Le musée Soulages s’apprête à recevoir Le Corbusier et toute la multiplicité de son art

  • L’expo permettra de découvrir un autre Le Corbusier, comme cette œuvre de 1940.
    L’expo permettra de découvrir un autre Le Corbusier, comme cette œuvre de 1940.
Publié le , mis à jour

Quand on parle d’architecture en Aveyron, on pense souvent à Fernand Pouillon. Ce grand bâtisseur des années de reconstruction ayant suivi la Seconde guerre mondiale, s’est éteint sur les rives de l’Aveyron, dans ce château de Belcastel qu’il avait magnifiquement restauré.
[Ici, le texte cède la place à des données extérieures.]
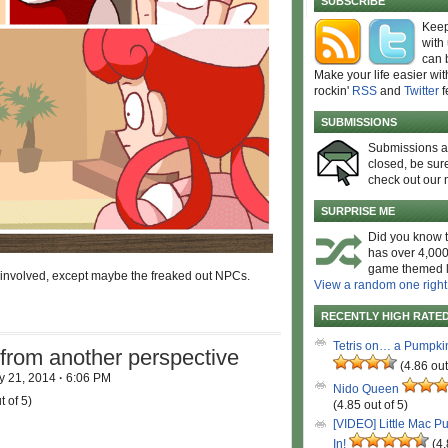
SUBSCRIBE
Keep
with
can 
Make your life easier wit
rockin'
RSS
and
Twitter
f
SUBMISSIONS
Submissions 
closed, be sure
check out our 
SURPRISE ME
Did you know t
has over 4,000
game themed l
 involved, except maybe the freaked out NPCs.
View a random one right
RECENTLY HIGH RATE
Tetris on… a Pumpki
from another perspective
(4.86 out
y 21, 2014
·
6:06 PM
Nido Queen
t of 5)
(4.85 out of 5)
[VIDEO] Little Mac P
In!
(4.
L’homme, à qui l’on doit de nombreuses réalisations, en France mais aussi à l’étranger, notamment en Algérie, repose, depuis 1986, dans le petit cimetière de son village adoptif.

Et c’est un autre bâtisseur, l’une des grandes figures de l’architecture et de l’urbanisme du XXe siècle, que le musée Soulages a décidé de mettre à l’honneur, dans le cadre de sa nouvelle exposition temporaire. On veut parler, bien évidemment de Le Corbusier, de son vrai nom Charles-Édouard Jeanneret-Gris. Du 27 janvier au 20 mai, le musée du maître du noir accueillera l’exposition « Le Corbusier, l’atelier de la recherche patiente, un métier. »

Alors que l’année 2017 a marqué la consécration de ses architectes catalans, à travers la remise du prestigieux prix Pritzker (le Nobel d’architecture), le musée Soulages met donc en lumière l’un des grands architectes du XXe siècle. Proposée en étroite collaboration avec la Fondation Le Corbusier, à Paris, cette exposition ruthénoise est une création spécifique qui s’articule autour de l’ouvrage testamentaire éponyme de Le Corbusier. Publié en 1960, ce livre, rédigé mais également composé par Le Corbusier lui-même, donne à voir l’étendue de son cheminement intellectuel et plastique, souvent réduit à tort à l’architecture seule... Car, à l’image de Pierre Soulages, Le Corbusier était un touche-à-tout artistique dont la pensée se nourrissait d’expériences multiples. En corrélation avec l’ouvrage, l’exposition ruthénoise propose d’ailleurs une sélection de peintures, sculptures, photographies, tapisseries, maquettes et dessins, le tout rythmé par une scénographie inédite que Le Corbusier aimait appeler « synthèse des arts. »

Pour le grand public, le nom de Le Corbusier reste cependant associé à son œuvre architecturale. De la Villa Savoye à Poissy, dans les Yvelines, à la Cité radieuse, à Marseille, en, passant par le couvent de la Tourette, à Evreux, dans le Rhône, la chapelle Notre-Dame-du-Haut, à Ronchamp, en Haute-Saône, les maisons Laroche et Jeanneret, à Paris, ou la maison de la Culture de Firminy, dans la banlieue de Saint-Etienne, dont le maire de l’époque avait fait appel à Le Corbusier pour édifier tout un quartier ainsi que trois unités d’habitation (une seule a finalement vu le jour), l’œuvre (bâtie) de l’architecte franco-suisse est d’une étonnante modernité. Il aura cependant fallu attendre 2016, plus de cinquante ans après sa disparition (mort en 1965, il est enterré à Roquebrune) pour que l’Unesco classe l’œuvre architecturale de Le Corbusier au patrimoine mondial de l’Humanité, à travers 17 sites emblématiques, dont 10 se trouvent en France. Architecte et urbaniste audacieux, l’homme, descendant d’une ligne d’artisans et d’industriels, Le Corbusier était aussi un artiste accompli dans plusieurs domaines. Et une personnalité provocante, dont les prises de position furent parfois très controversées.